Tuesday, February 08, 2005

Martin Luther's Reform of Marriage, Part 9

This is the final installation in a continuing series on Martin Luther and his marriage, exerpted from the forthcoming book Sex and the Supremacy of Christ.

The Impact of Luther on Marriage and the Home

Few marriages have had a greater impact upon the church and upon the culture than that of Martin Luther and Katherine von Bora. Luther himself marveled at the transformation he had witnessed in his lifetime:

When I was a boy, the wicked and impure practice of celibacy had made marriage so disreputable that I believed that I could not even think about the life of married people without sinning. Everybody was fully persuaded that anyone who intended to lead a holy life acceptable to God could not get married but had to live as a celibate and take the vow of celibacy. Thus many who had been husbands became either monks or priests after their wives had died. Therefore it was a work necessary and useful for the church when men saw to it that through the Word of God marriage again came to be respected and that it received the praises it deserved. As a result, by the grace of God now everyone declares that it is something good and holy to live with one’s wife in harmony and peace.[1]

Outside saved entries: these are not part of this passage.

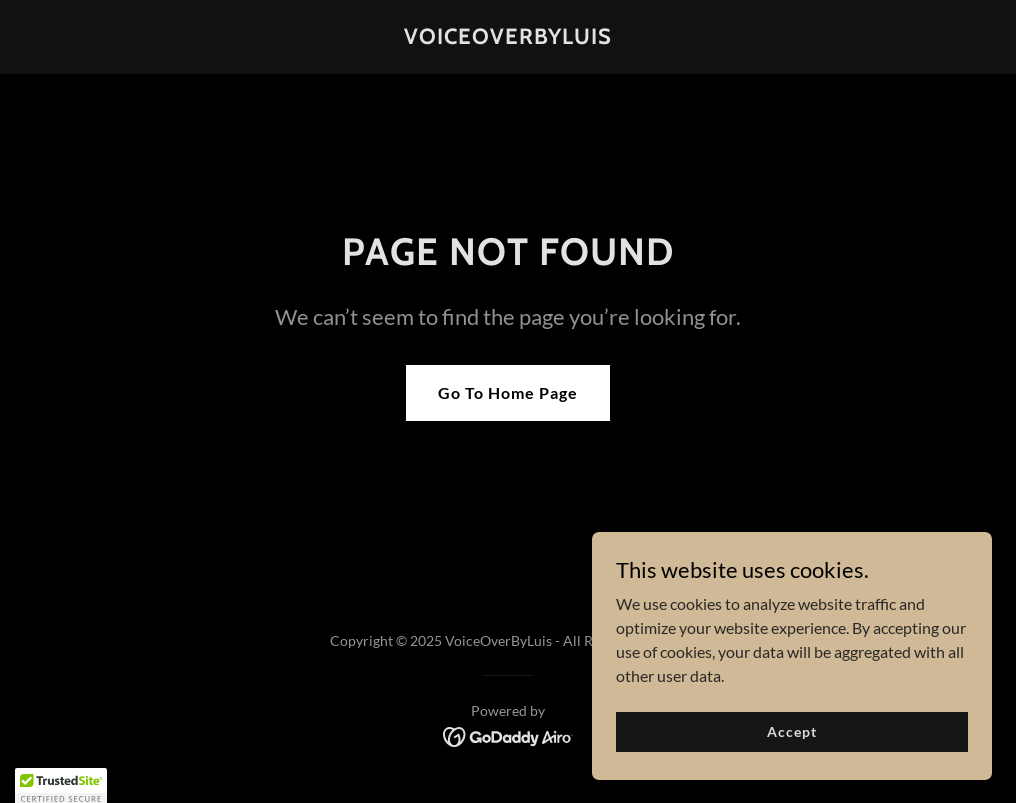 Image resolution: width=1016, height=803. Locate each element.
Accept (791, 731)
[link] (508, 37)
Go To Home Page (508, 392) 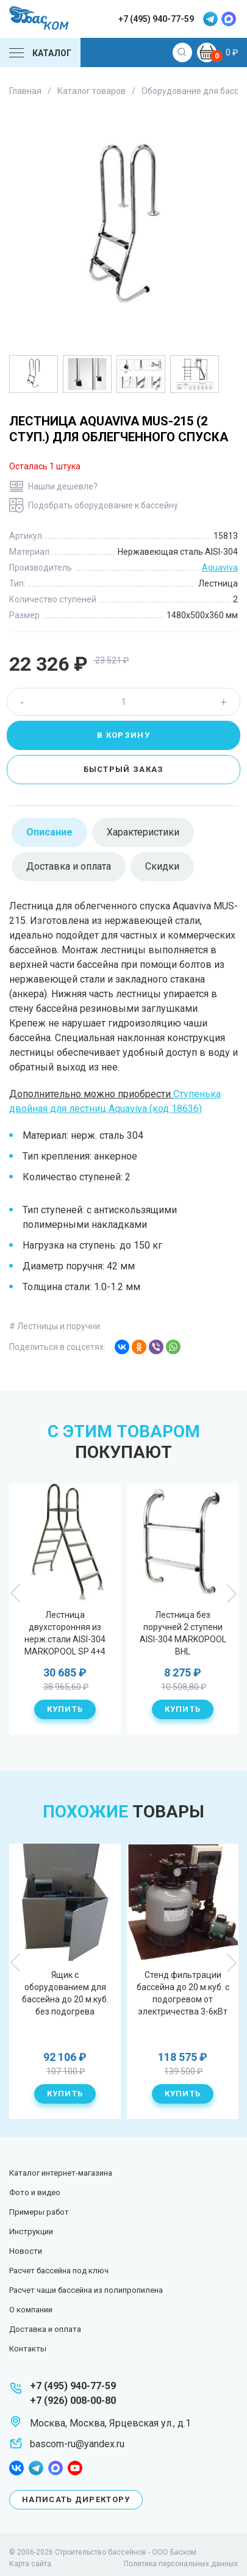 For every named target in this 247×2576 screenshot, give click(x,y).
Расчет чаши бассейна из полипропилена (86, 2290)
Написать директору (76, 2499)
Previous (16, 1593)
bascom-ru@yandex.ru (77, 2444)
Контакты (27, 2348)
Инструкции (31, 2231)
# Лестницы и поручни (54, 1326)
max (228, 19)
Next (231, 1593)
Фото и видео (34, 2192)
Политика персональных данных (181, 2564)
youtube (75, 2468)
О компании (30, 2309)
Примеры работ (39, 2212)
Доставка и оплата (45, 2329)
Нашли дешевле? (63, 486)
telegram (210, 19)
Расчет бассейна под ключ (59, 2270)
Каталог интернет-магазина (60, 2172)
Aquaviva (220, 567)
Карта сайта (30, 2564)
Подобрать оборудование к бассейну (103, 505)
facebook (16, 2468)
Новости (25, 2251) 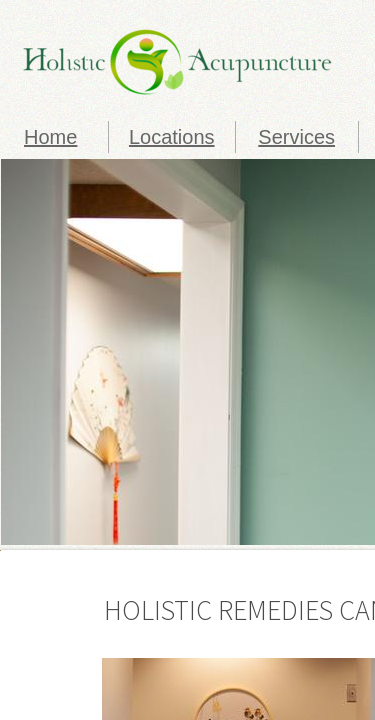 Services (296, 137)
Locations (172, 137)
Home (50, 137) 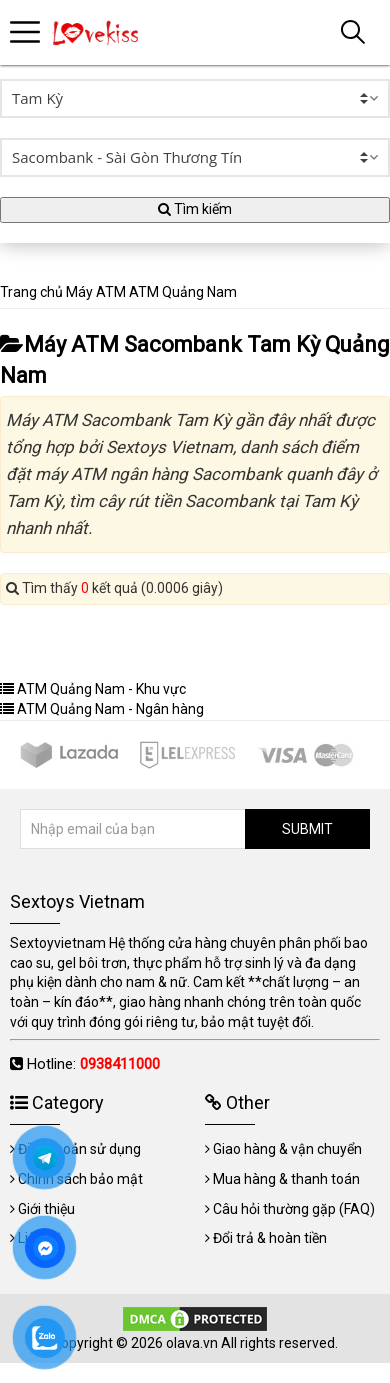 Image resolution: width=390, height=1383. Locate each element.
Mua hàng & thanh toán (286, 1179)
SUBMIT (307, 829)
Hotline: (93, 1064)
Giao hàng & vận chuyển (287, 1149)
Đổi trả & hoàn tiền (270, 1238)
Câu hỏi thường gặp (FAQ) (294, 1209)
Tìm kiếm (195, 209) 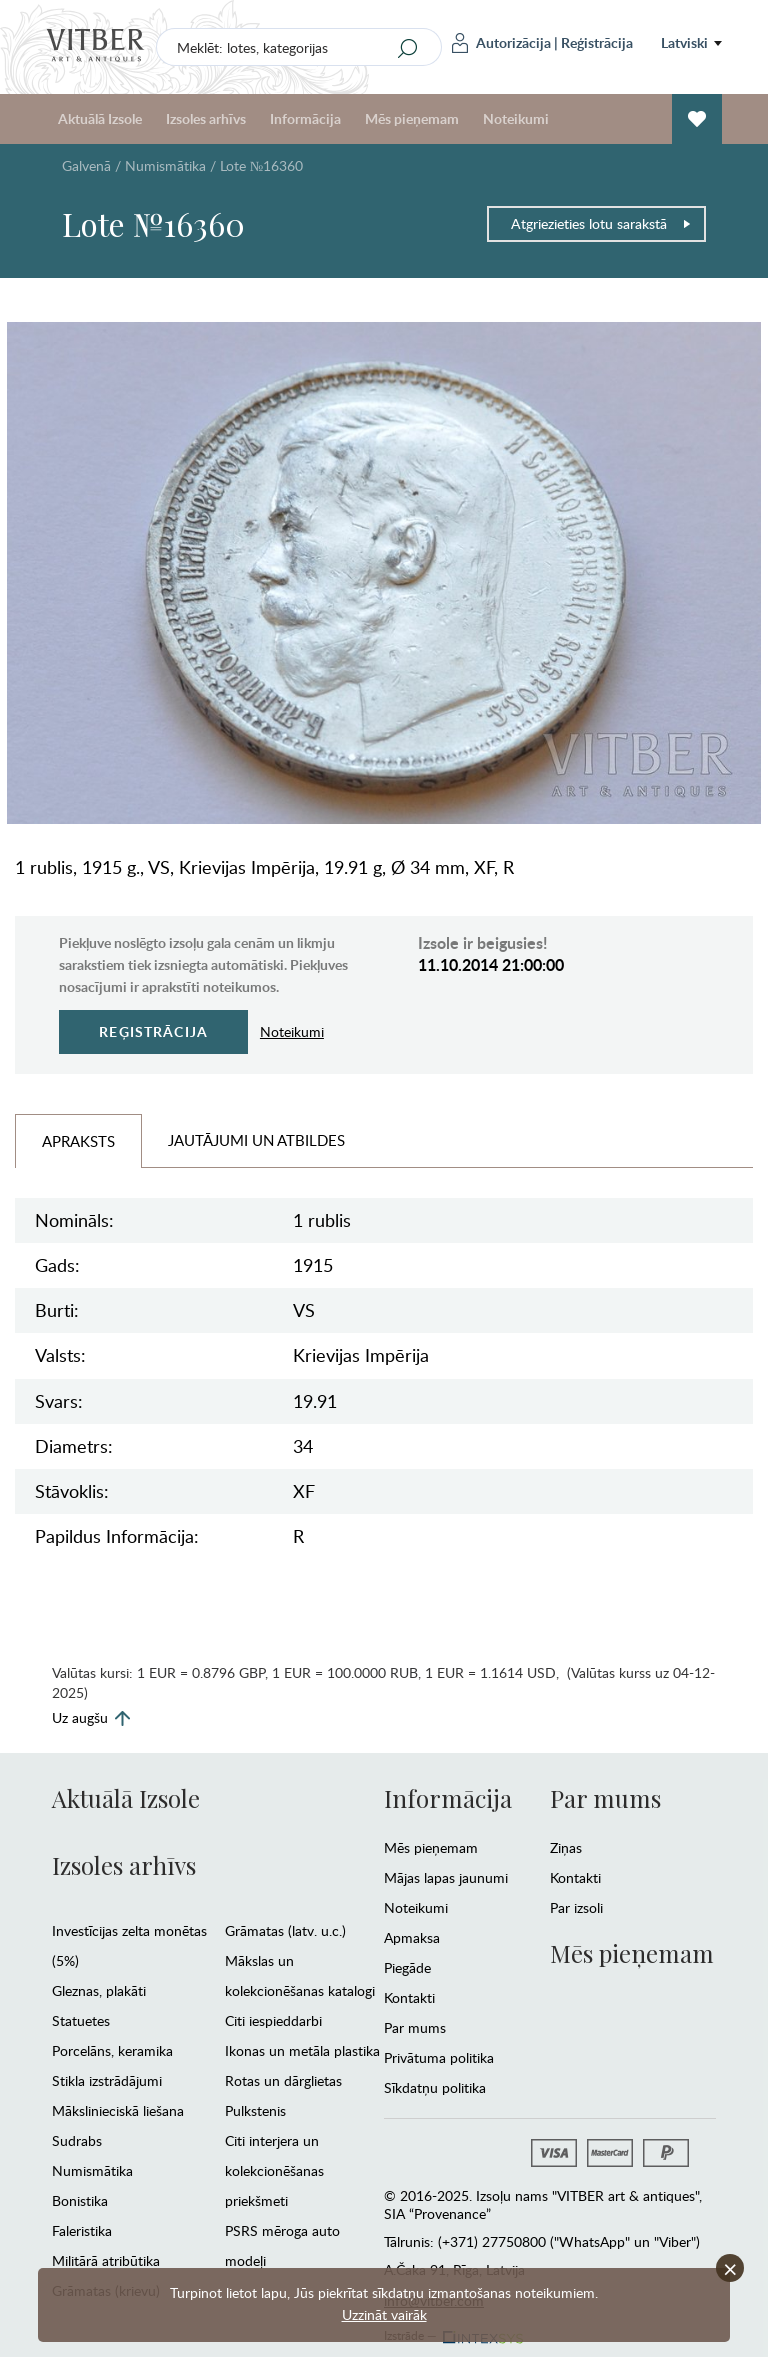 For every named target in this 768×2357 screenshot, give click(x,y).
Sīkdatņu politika (435, 2087)
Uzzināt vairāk (384, 2314)
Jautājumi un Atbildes (256, 1140)
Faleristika (82, 2230)
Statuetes (81, 2020)
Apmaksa (412, 1937)
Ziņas (566, 1847)
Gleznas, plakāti (99, 1990)
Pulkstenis (255, 2110)
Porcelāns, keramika (112, 2050)
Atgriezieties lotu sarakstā (601, 223)
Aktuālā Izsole (100, 118)
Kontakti (409, 1997)
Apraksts (78, 1141)
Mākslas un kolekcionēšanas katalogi (300, 1975)
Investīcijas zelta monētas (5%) (129, 1945)
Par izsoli (576, 1907)
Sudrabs (77, 2140)
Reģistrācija (597, 42)
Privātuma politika (439, 2057)
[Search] (408, 48)
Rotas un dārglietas (283, 2080)
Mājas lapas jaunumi (446, 1877)
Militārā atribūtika (106, 2260)
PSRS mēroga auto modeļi (282, 2245)
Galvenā (86, 165)
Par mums (415, 2027)
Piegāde (407, 1967)
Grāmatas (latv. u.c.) (285, 1930)
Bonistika (80, 2200)
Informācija (305, 118)
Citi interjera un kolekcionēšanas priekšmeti (274, 2170)
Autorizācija (501, 43)
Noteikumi (516, 118)
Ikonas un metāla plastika (302, 2050)
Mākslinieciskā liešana (118, 2110)
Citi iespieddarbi (273, 2020)
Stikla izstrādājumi (107, 2080)
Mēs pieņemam (412, 118)
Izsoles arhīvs (206, 118)
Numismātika (165, 165) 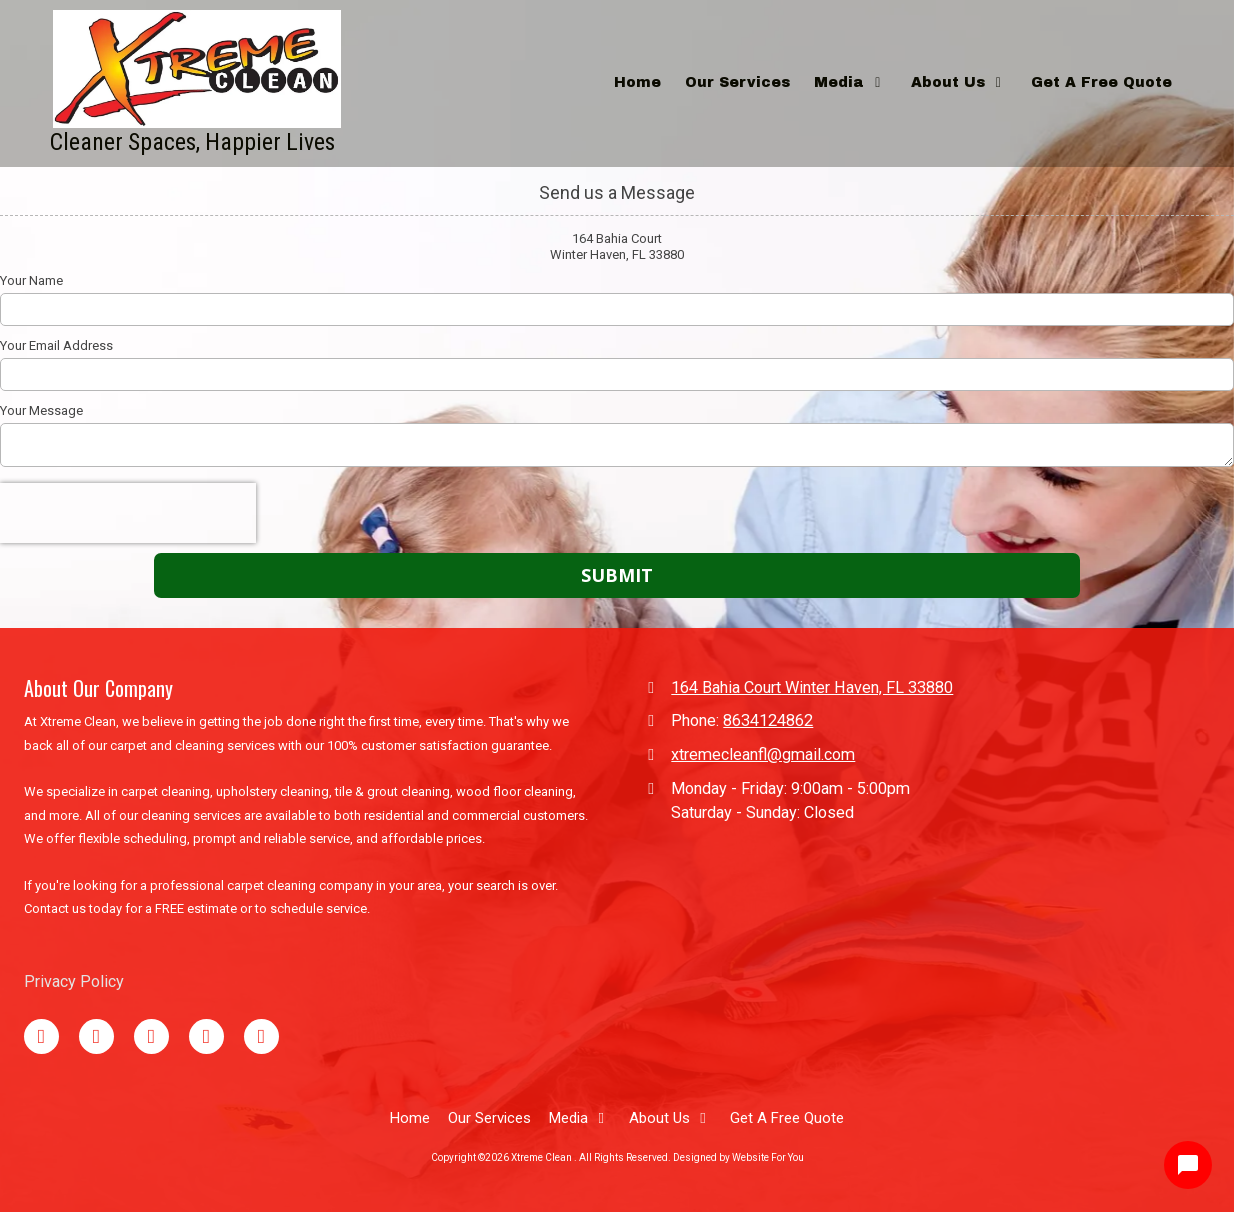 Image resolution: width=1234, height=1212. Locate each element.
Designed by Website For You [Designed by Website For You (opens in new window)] (738, 1157)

It is not as though distortions of the marital institution disappeared because of the marriage of Martin Luther to Katherine von Bora. But they helped to lay a theological foundation and an exemplary model that would forever impact how we view marriage. Marital laws were changed[2] and the understanding of the Protestant family was transformed

In assessing Luther’s cultural impact with respect to marriage, Bainton writes:

The Luther who got married in order to testify to his faith actually founded a home and did more than any other person to determine the tone of German domestic relations for the next four centuries.[3]

Thomas Miller comes to a similar conclusion:

Luther established marriage as a centerpiece of evangelical social organization in a remarkably brief time. The changes he introduced, however, altered permanently Western attitudes toward marriage. . . . [O]ur civilization has been shaped by the pattern of family life that he established.[4]

Luther preached passionately on marriage for years as a single man. And likely he would have left an impact on the state of marriage even if he had remained single. But the fact that he did enter into marriage made his teaching and preaching on these issues all the more significant. It enabled Luther not only to teach God’s Word on this subject, but to model it as well. We must therefore look to God and thank him for Martin Luther—but also for a young nun who had the grace and courage to follow her convictions, her conscience, and the authoritative word of Christ.



[1] LW 1:135.

[2] For a detailed study of the Lutheran reformers’ transformation of the Roman Catholic theology and law of marriage, see John Witte, Jr. “The Reformation of Marriage Law in Martin Luther’s Germany: Its Significance Then and Now,” The Journal of Law and Religion 4, no. 2 (1986): 293-351.

[3] Bainton, Here I Stand, 233.

[4] Thomas F. Miller, “Luther: Father of the Christian Home,” Christianity Today (October 21, 1983): 17.